For the individual, this social model as a member of a larger family starts with the circle of family and friends, the ‘pengyou’ (friend) network, extending to business associates and beyond. The concept of the ‘Big Family’ organized as ever wider circles within circles is perfectly expressed in the structure of Beijing’s modern city freeway system, setup as logical interconnected concentric circles of increasingly larger Ring Roads, starting at the center of the city at Tiananmen.

This perception of society as a ‘Big Family’ is one that defines Chinese cultural identity, and translates into the passion behind the idea of a unified China. The Chinese relate to their larger society as if they are all somehow very distant relatives from far-flung branches of the same larger family tree, which may, in-fact, be the case. They are true cultural and national patriots, and the Chinese see their return to greatness on the world stage as a return to who they really are, restoring them to their natural state of being.

Entering the Big Family

For western companies seeking to successfully promote ideas and products into China, this concept of the ‘Big Family’ is fundamental to making a meaningful cultural connection with the Chinese. Although they are not a single ethnic people, or a single market, the key to all Chinese is to endear yourself or your product to them, by showing that it is about improving their lives. As members of the even ‘Bigger Family’, foreign companies must care about providing real value, and show that it’s not all just about making money, but is also about making a contribution to the further development and reconstruction of the ‘Big Family’.

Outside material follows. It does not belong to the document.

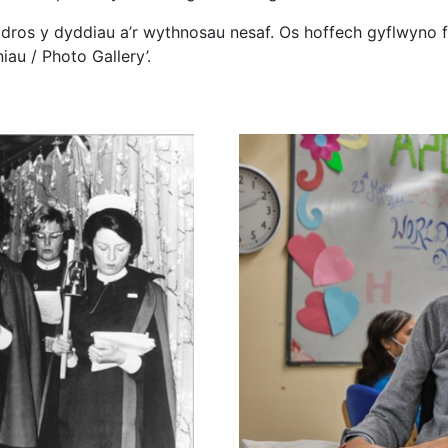
dros y dyddiau a’r wythnosau nesaf. Os hoffech gyflwyno f
iau / Photo Gallery’.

Exceedingly fortunate for western companies, the Chinese have a natural cultural preference to adopt influences from the ‘larger family’, and since the earliest days of trading along the silk road and from the time of Marco Polo, this has expressed as a bias for foreign products, brands and images. This is an incredible natural competitive advantage for foreign companies, but they first must understand what motivates the Chinese, and how to provide value, as a respectful contributing member of the larger ‘Big Family’.